Our study has many strengths. To the best of our knowledge, this is the first study investigating the effect of presence and severity of fetal growth restriction on glomerular and tubular development and function. We prevented possible confounding by matching for gestation and excluding neonates with significant perinatal insult. We report a wide repertoire of renal functions by measuring creatinine clearance, fractional excretion of sodium, serum creatinine, and serum β-2-microglobulin. However, we did not measure the size of kidneys by imaging or nephron number by renal biopsy. Latter would have needed an invasive procedure that was not justified without any preliminary evidence of the effect of fetal growth restriction on renal development. Our study was powered to detect at least a 50% reduction in urinary PCX levels, and we cannot exclude a smaller effect size. Last, we used size at birth as a proxy of fetal growth restriction to enroll neonates in the study. A better subject selection strategy would be the enrollment of pregnant women in which fetal growth restriction has been identified based on serial changes in the fetal biometry. However, we believe that neonates with birth weight <3rd centile are unlikely to be just constitutionally small and therefore have presented a secondary analysis based on birth weight percentile value. No observation of a “dose–response” relationship between the birth weight percentile and urinary PCX levels further strengthens our conclusion that fetal growth restriction does not affect the nephrogenesis.

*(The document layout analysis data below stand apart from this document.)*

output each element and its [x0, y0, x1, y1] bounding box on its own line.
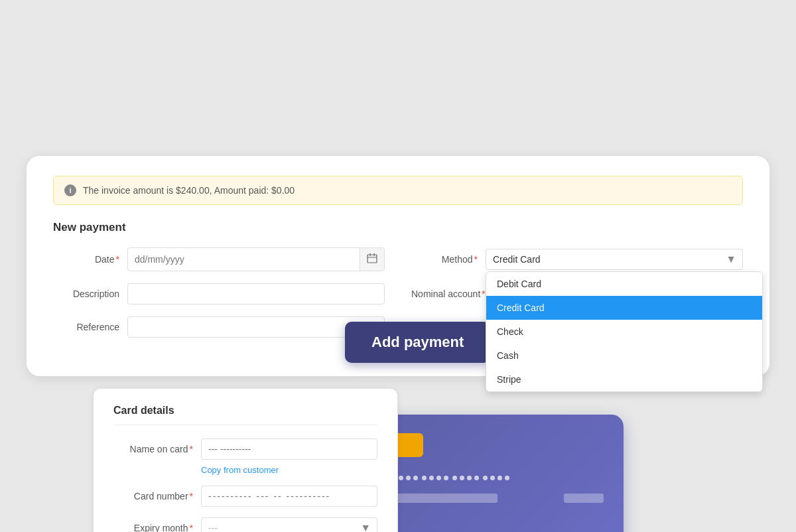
- nominal-account-label: Nominal account*: [411, 289, 486, 299]
- card-number-label: Card number*: [113, 486, 193, 501]
- name-on-card-label: Name on card*: [113, 438, 193, 454]
- method-select[interactable]: Credit Card: [486, 249, 743, 270]
- name-on-card-input[interactable]: [201, 438, 377, 460]
- date-input[interactable]: [128, 249, 360, 269]
- expiry-month-wrapper: --- 01020304 05060708 09101112 ▼: [201, 517, 377, 532]
- form-row-1: Date* Method* Credit: [53, 247, 743, 271]
- calendar-button[interactable]: [360, 248, 384, 271]
- card-name-bar: [391, 494, 498, 503]
- card-details-title: Card details: [113, 405, 377, 425]
- method-label: Method*: [411, 254, 478, 265]
- method-dropdown: Debit Card Credit Card Check Cash Stripe: [486, 271, 763, 392]
- expiry-month-group: Expiry month* --- 01020304 05060708 0910…: [113, 517, 377, 532]
- description-input[interactable]: [127, 283, 385, 304]
- dropdown-item-debit[interactable]: Debit Card: [486, 272, 762, 296]
- info-icon: i: [64, 184, 76, 196]
- reference-group: Reference: [53, 316, 385, 338]
- dropdown-item-cash[interactable]: Cash: [486, 344, 762, 367]
- card-number-group: Card number*: [113, 486, 377, 507]
- date-group: Date*: [53, 247, 385, 271]
- info-banner-text: The invoice amount is $240.00, Amount pa…: [83, 185, 295, 196]
- expiry-month-label: Expiry month*: [113, 517, 193, 532]
- description-label: Description: [53, 289, 119, 299]
- svg-rect-0: [367, 255, 377, 263]
- section-title: New payment: [53, 221, 743, 234]
- method-group: Method* Credit Card ▼ Debit Card Credit …: [411, 249, 743, 270]
- reference-label: Reference: [53, 322, 119, 332]
- dropdown-item-check[interactable]: Check: [486, 320, 762, 344]
- date-input-wrapper: [127, 247, 385, 271]
- card-dots: [391, 476, 604, 480]
- dropdown-item-credit[interactable]: Credit Card: [486, 296, 762, 320]
- dropdown-item-stripe[interactable]: Stripe: [486, 367, 762, 391]
- credit-card-visual: [371, 415, 624, 532]
- main-container: i The invoice amount is $240.00, Amount …: [27, 156, 769, 376]
- card-number-input[interactable]: [201, 486, 377, 507]
- card-details-panel: Card details Name on card* Copy from cus…: [93, 388, 398, 532]
- description-group: Description: [53, 283, 385, 304]
- info-banner: i The invoice amount is $240.00, Amount …: [53, 176, 743, 205]
- expiry-month-select[interactable]: --- 01020304 05060708 09101112: [201, 517, 377, 532]
- add-payment-button[interactable]: Add payment: [345, 322, 490, 363]
- name-on-card-group: Name on card* Copy from customer: [113, 438, 377, 475]
- method-select-wrapper: Credit Card ▼ Debit Card Credit Card Che…: [486, 249, 743, 270]
- date-label: Date*: [53, 254, 119, 265]
- card-expiry-bar: [564, 494, 604, 503]
- copy-from-customer-link[interactable]: Copy from customer: [201, 465, 377, 475]
- card-bottom: [391, 494, 604, 503]
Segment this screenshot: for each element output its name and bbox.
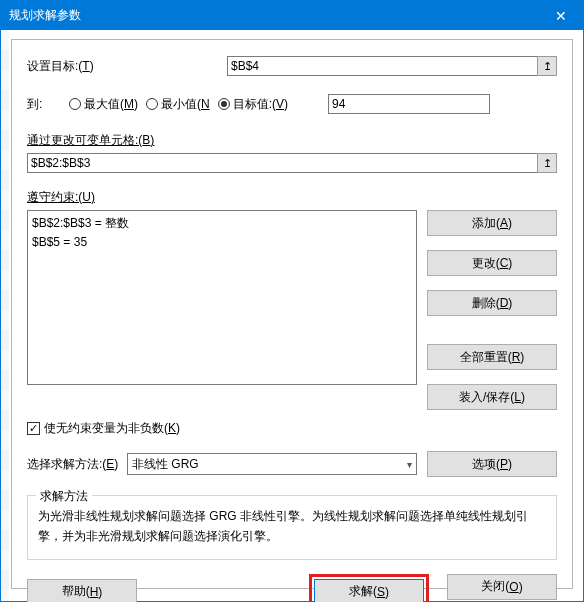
left-edge-bg xyxy=(1,30,9,601)
t: 目标值:( xyxy=(233,97,276,111)
nonneg-checkbox-row[interactable]: ✓ 使无约束变量为非负数(K) xyxy=(27,420,557,437)
t: ) xyxy=(176,421,180,435)
to-label: 到: xyxy=(27,96,69,113)
changing-cells-input[interactable] xyxy=(27,153,538,173)
t: 全部重置( xyxy=(460,349,512,366)
text: 设置目标:( xyxy=(27,59,82,73)
radio-max-label: 最大值(M) xyxy=(84,96,138,113)
t: 选择求解方法:( xyxy=(27,457,106,471)
delete-button[interactable]: 删除(D) xyxy=(427,290,557,316)
a: D xyxy=(500,296,509,310)
groupbox-text: 为光滑非线性规划求解问题选择 GRG 非线性引擎。为线性规划求解问题选择单纯线性… xyxy=(38,506,546,547)
radio-icon xyxy=(146,98,158,110)
a: N xyxy=(201,97,210,111)
radio-icon xyxy=(218,98,230,110)
t: ) xyxy=(284,97,288,111)
t: ) xyxy=(519,580,523,594)
target-value-input[interactable] xyxy=(328,94,490,114)
t: 遵守约束:( xyxy=(27,190,82,204)
a: L xyxy=(514,390,521,404)
solve-button[interactable]: 求解(S) xyxy=(314,579,424,602)
checkbox-icon: ✓ xyxy=(27,422,40,435)
objective-input[interactable] xyxy=(227,56,538,76)
t: 选项( xyxy=(472,456,500,473)
radio-value-label: 目标值:(V) xyxy=(233,96,288,113)
method-select[interactable]: 非线性 GRG ▾ xyxy=(127,453,417,475)
a: U xyxy=(82,190,91,204)
t: ) xyxy=(520,350,524,364)
options-button[interactable]: 选项(P) xyxy=(427,451,557,477)
right-buttons: 求解(S) 关闭(O) xyxy=(309,574,557,602)
a: R xyxy=(512,350,521,364)
t: 使无约束变量为非负数( xyxy=(44,421,168,435)
t: ) xyxy=(508,457,512,471)
constraint-item[interactable]: $B$2:$B$3 = 整数 xyxy=(32,214,412,233)
t: ) xyxy=(508,256,512,270)
close-button[interactable]: 关闭(O) xyxy=(447,574,557,600)
t: 添加( xyxy=(472,215,500,232)
t: ) xyxy=(385,585,389,599)
objective-refedit-button[interactable]: ↥ xyxy=(537,56,557,76)
radio-min[interactable]: 最小值(N xyxy=(146,96,210,113)
constraints-area: $B$2:$B$3 = 整数$B$5 = 35 添加(A) 更改(C) 删除(D… xyxy=(27,210,557,410)
load-save-button[interactable]: 装入/保存(L) xyxy=(427,384,557,410)
a: S xyxy=(377,585,385,599)
constraints-listbox[interactable]: $B$2:$B$3 = 整数$B$5 = 35 xyxy=(27,210,417,385)
changing-cells-refedit-button[interactable]: ↥ xyxy=(537,153,557,173)
t: ) xyxy=(114,457,118,471)
chevron-down-icon: ▾ xyxy=(407,459,412,470)
solve-highlight: 求解(S) xyxy=(309,574,429,602)
t: 关闭( xyxy=(481,578,509,595)
nonneg-label: 使无约束变量为非负数(K) xyxy=(44,420,180,437)
t: ) xyxy=(508,296,512,310)
t: ) xyxy=(91,190,95,204)
t: 删除( xyxy=(472,295,500,312)
radio-max[interactable]: 最大值(M) xyxy=(69,96,138,113)
t: ) xyxy=(508,216,512,230)
changing-cells-label: 通过更改可变单元格:(B) xyxy=(27,132,557,149)
add-button[interactable]: 添加(A) xyxy=(427,210,557,236)
accel: T xyxy=(82,59,89,73)
t: ) xyxy=(98,585,102,599)
t: 求解( xyxy=(349,583,377,600)
t: 通过更改可变单元格:( xyxy=(27,133,142,147)
titlebar: 规划求解参数 ✕ xyxy=(1,1,583,30)
t: 更改( xyxy=(472,255,500,272)
radio-icon xyxy=(69,98,81,110)
a: O xyxy=(509,580,518,594)
a: K xyxy=(168,421,176,435)
dialog-window: 规划求解参数 ✕ 设置目标:(T) ↥ 到: 最大值(M) 最小值(N xyxy=(0,0,584,602)
constraint-item[interactable]: $B$5 = 35 xyxy=(32,233,412,252)
radio-min-label: 最小值(N xyxy=(161,96,210,113)
collapse-icon: ↥ xyxy=(543,157,552,170)
a: C xyxy=(500,256,509,270)
a: V xyxy=(276,97,284,111)
window-close-button[interactable]: ✕ xyxy=(538,1,583,30)
radio-value-of[interactable]: 目标值:(V) xyxy=(218,96,288,113)
a: P xyxy=(500,457,508,471)
help-button[interactable]: 帮助(H) xyxy=(27,579,137,602)
t: 帮助( xyxy=(62,583,90,600)
t: ) xyxy=(150,133,154,147)
a: H xyxy=(90,585,99,599)
change-button[interactable]: 更改(C) xyxy=(427,250,557,276)
close-icon: ✕ xyxy=(555,8,567,24)
changing-cells-row: ↥ xyxy=(27,153,557,173)
t: ) xyxy=(134,97,138,111)
client-area: 设置目标:(T) ↥ 到: 最大值(M) 最小值(N 目标值:(V) xyxy=(11,39,573,589)
t: 装入/保存( xyxy=(459,389,514,406)
text: ) xyxy=(90,59,94,73)
window-title: 规划求解参数 xyxy=(9,7,538,24)
reset-all-button[interactable]: 全部重置(R) xyxy=(427,344,557,370)
a: A xyxy=(500,216,508,230)
to-radio-group: 最大值(M) 最小值(N 目标值:(V) xyxy=(69,96,288,113)
t: 最小值( xyxy=(161,97,201,111)
constraints-label: 遵守约束:(U) xyxy=(27,189,557,206)
constraint-buttons: 添加(A) 更改(C) 删除(D) 全部重置(R) 装入/保存(L) xyxy=(427,210,557,410)
method-groupbox: 求解方法 为光滑非线性规划求解问题选择 GRG 非线性引擎。为线性规划求解问题选… xyxy=(27,495,557,560)
objective-row: 设置目标:(T) ↥ xyxy=(27,56,557,76)
set-objective-label: 设置目标:(T) xyxy=(27,58,227,75)
a: M xyxy=(124,97,134,111)
bottom-buttons: 帮助(H) 求解(S) 关闭(O) xyxy=(27,574,557,602)
collapse-icon: ↥ xyxy=(543,60,552,73)
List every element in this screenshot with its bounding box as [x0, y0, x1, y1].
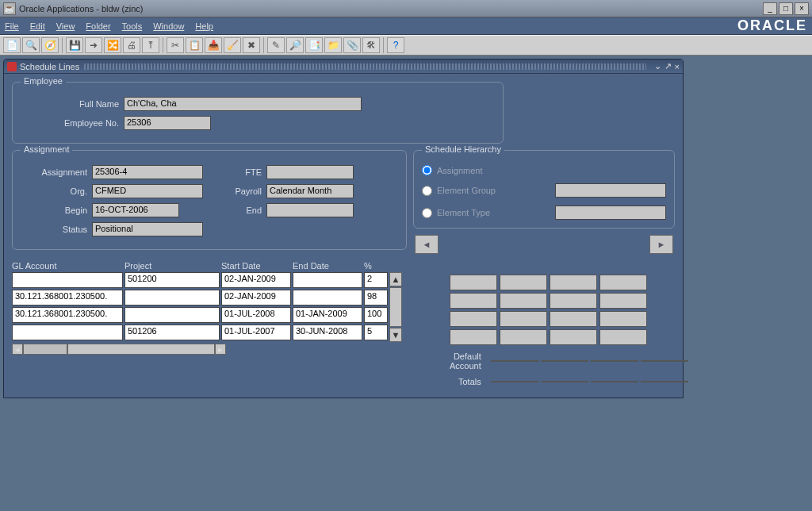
menu-tools[interactable]: Tools [122, 21, 143, 31]
close-button[interactable]: × [795, 2, 809, 15]
maximize-button[interactable]: □ [779, 2, 793, 15]
frame-max-icon[interactable]: ↗ [665, 61, 672, 71]
scroll-up-icon[interactable]: ▲ [389, 272, 402, 286]
frame-min-icon[interactable]: ⌄ [654, 61, 661, 71]
table-hscroll[interactable]: ◂ ▸ [12, 344, 226, 355]
grid-cell[interactable] [500, 293, 547, 309]
grid-cell[interactable] [599, 275, 647, 290]
begin-field[interactable]: 16-OCT-2006 [92, 203, 179, 217]
grid-cell[interactable] [599, 293, 647, 309]
minimize-button[interactable]: _ [763, 2, 777, 15]
scroll-down-icon[interactable]: ▼ [389, 328, 402, 342]
menu-edit[interactable]: Edit [30, 21, 45, 31]
table-row[interactable]: 501206 01-JUL-2007 30-JUN-2008 5 [12, 325, 389, 340]
table-row[interactable]: 30.121.368001.230500. 01-JUL-2008 01-JAN… [12, 307, 389, 323]
cell-project[interactable]: 501206 [124, 325, 220, 340]
default-account-cell[interactable] [541, 360, 588, 362]
scroll-track[interactable] [389, 287, 402, 327]
cell-gl[interactable] [12, 325, 123, 340]
emp-no-field[interactable]: 25306 [124, 116, 211, 130]
tool-switch-icon[interactable]: 🔀 [104, 37, 121, 53]
tool-zoom-icon[interactable]: 🔎 [286, 37, 304, 53]
org-field[interactable]: CFMED [92, 184, 203, 198]
totals-cell[interactable] [591, 381, 638, 382]
tool-copy-icon[interactable]: 📋 [186, 37, 203, 53]
tool-lov-icon[interactable]: 📑 [305, 37, 323, 53]
cell-end[interactable]: 01-JAN-2009 [293, 307, 362, 323]
totals-cell[interactable] [491, 381, 538, 382]
default-account-cell[interactable] [641, 360, 688, 362]
tool-print-icon[interactable]: 🖨 [123, 37, 140, 53]
tool-new-icon[interactable]: 📄 [3, 37, 21, 53]
cell-pct[interactable]: 98 [364, 290, 388, 305]
menu-folder[interactable]: Folder [86, 21, 110, 31]
grid-cell[interactable] [550, 311, 597, 327]
cell-end[interactable] [293, 272, 362, 288]
assignment-field[interactable]: 25306-4 [92, 165, 203, 179]
element-group-field[interactable] [555, 183, 666, 198]
menu-help[interactable]: Help [195, 21, 213, 31]
element-type-field[interactable] [555, 206, 666, 220]
grid-cell[interactable] [599, 311, 647, 327]
scroll-track-h[interactable] [67, 344, 215, 355]
status-field[interactable]: Positional [92, 222, 203, 236]
cell-start[interactable]: 02-JAN-2009 [221, 290, 291, 305]
radio-assignment[interactable] [422, 165, 432, 175]
tool-clear-icon[interactable]: 🧹 [224, 37, 241, 53]
totals-cell[interactable] [541, 381, 588, 382]
tool-find-icon[interactable]: 🔍 [22, 37, 40, 53]
totals-cell[interactable] [641, 381, 688, 382]
grid-cell[interactable] [599, 329, 647, 345]
grid-cell[interactable] [500, 311, 547, 327]
grid-cell[interactable] [500, 275, 547, 290]
grid-cell[interactable] [550, 275, 597, 290]
tool-attach-icon[interactable]: 📎 [343, 37, 361, 53]
tool-save-icon[interactable]: 💾 [66, 37, 83, 53]
cell-start[interactable]: 01-JUL-2008 [221, 307, 291, 323]
tool-cut-icon[interactable]: ✂ [167, 37, 184, 53]
radio-element-type[interactable] [422, 208, 432, 218]
grid-cell[interactable] [450, 293, 497, 309]
grid-cell[interactable] [450, 311, 497, 327]
cell-pct[interactable]: 2 [364, 272, 388, 288]
radio-element-group[interactable] [422, 186, 432, 196]
table-row[interactable]: 30.121.368001.230500. 02-JAN-2009 98 [12, 290, 389, 305]
grid-cell[interactable] [500, 329, 547, 345]
end-field[interactable] [266, 203, 354, 217]
cell-pct[interactable]: 5 [364, 325, 388, 340]
tool-delete-icon[interactable]: ✖ [243, 37, 260, 53]
tool-pageup-icon[interactable]: ⤒ [142, 37, 159, 53]
cell-end[interactable]: 30-JUN-2008 [293, 325, 362, 340]
tool-next-icon[interactable]: ➜ [85, 37, 102, 53]
default-account-cell[interactable] [491, 360, 538, 362]
tool-folder-icon[interactable]: 📁 [324, 37, 342, 53]
cell-gl[interactable]: 30.121.368001.230500. [12, 290, 123, 305]
frame-titlebar[interactable]: Schedule Lines ⌄ ↗ × [4, 60, 683, 74]
tool-nav-icon[interactable]: 🧭 [41, 37, 59, 53]
cell-pct[interactable]: 100 [364, 307, 388, 323]
scroll-right-icon[interactable]: ▸ [215, 344, 226, 355]
default-account-cell[interactable] [591, 360, 638, 362]
menu-window[interactable]: Window [153, 21, 184, 31]
grid-cell[interactable] [450, 275, 497, 290]
grid-cell[interactable] [550, 293, 597, 309]
scroll-thumb[interactable] [23, 344, 67, 355]
menu-view[interactable]: View [56, 21, 75, 31]
nav-prev-button[interactable]: ◄ [415, 235, 439, 254]
cell-gl[interactable] [12, 272, 123, 288]
grid-cell[interactable] [550, 329, 597, 345]
fte-field[interactable] [266, 165, 354, 179]
menu-file[interactable]: File [5, 21, 19, 31]
table-row[interactable]: 501200 02-JAN-2009 2 [12, 272, 389, 288]
cell-project[interactable]: 501200 [124, 272, 220, 288]
cell-start[interactable]: 02-JAN-2009 [221, 272, 291, 288]
cell-start[interactable]: 01-JUL-2007 [221, 325, 291, 340]
full-name-field[interactable]: Ch'Cha, Cha [124, 97, 362, 111]
tool-edit-icon[interactable]: ✎ [267, 37, 285, 53]
payroll-field[interactable]: Calendar Month [266, 184, 354, 198]
cell-project[interactable] [124, 307, 220, 323]
tool-tools-icon[interactable]: 🛠 [362, 37, 380, 53]
grid-cell[interactable] [450, 329, 497, 345]
cell-project[interactable] [124, 290, 220, 305]
table-vscroll[interactable]: ▲ ▼ [389, 272, 402, 342]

To conclude, this study did not observe any effect of the presence or severity of fetal growth restriction on glomerular development or renal functions. The results of this study are important given the high prevalence of LBW in India. It would be important to replicate the results of the study in larger cohorts. Long-term measurement of renal functions should be part of such a study. This study also highlights the need for a better biomarker of intrauterine nephrogenesis and its correlation with fetal growth restriction to reflect the fetal origin of adult diseases.